◆ **RECORDS SHOWN**:
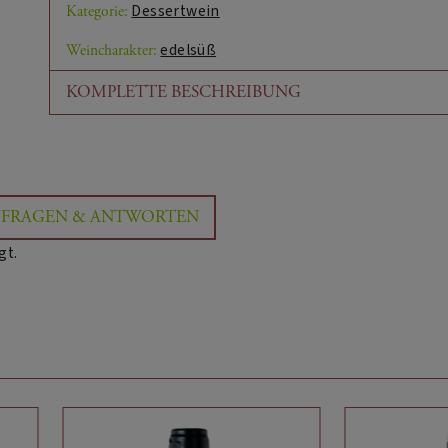
Dessertwein
Kategorie:
edelsüß
Weincharakter:
KOMPLETTE BESCHREIBUNG
Sensorische Beschreibung:
Ein prächtiger Riesling, der die süße Eleganz einer Au
leuchtet in einem strahlenden Goldton und verströmt
Früchten wie Mango und Passionsfrucht, dazu kommen
FRAGEN & ANTWORTEN
Süße ist reich und tief, perfekt ausbalanciert durch e
gt.
WEIN:
Ellenzer Rüberberger Domherrenberg Au
Wein Titel:
Wissenswert:
"Die Riesling Auslese ist unser Aushängeschild für F
unseren besten, und auch steilsten, Weinbergen i
in der Nähe von Ellenz. In diesen Wein fließt all 
- Arno Fuhrmann -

◆ **WHAT IS NEEDED**: Nothing but an exact copy belongs in the answer: the lines from the top of the records through the line containing "FRAGEN & ANTWORTEN", minus the pictures.

◆ **SOLUTION TO THIS EXERCISE**:
Dessertwein
Kategorie:
edelsüß
Weincharakter:
KOMPLETTE BESCHREIBUNG
Sensorische Beschreibung:
Ein prächtiger Riesling, der die süße Eleganz einer Au
leuchtet in einem strahlenden Goldton und verströmt
Früchten wie Mango und Passionsfrucht, dazu kommen
FRAGEN & ANTWORTEN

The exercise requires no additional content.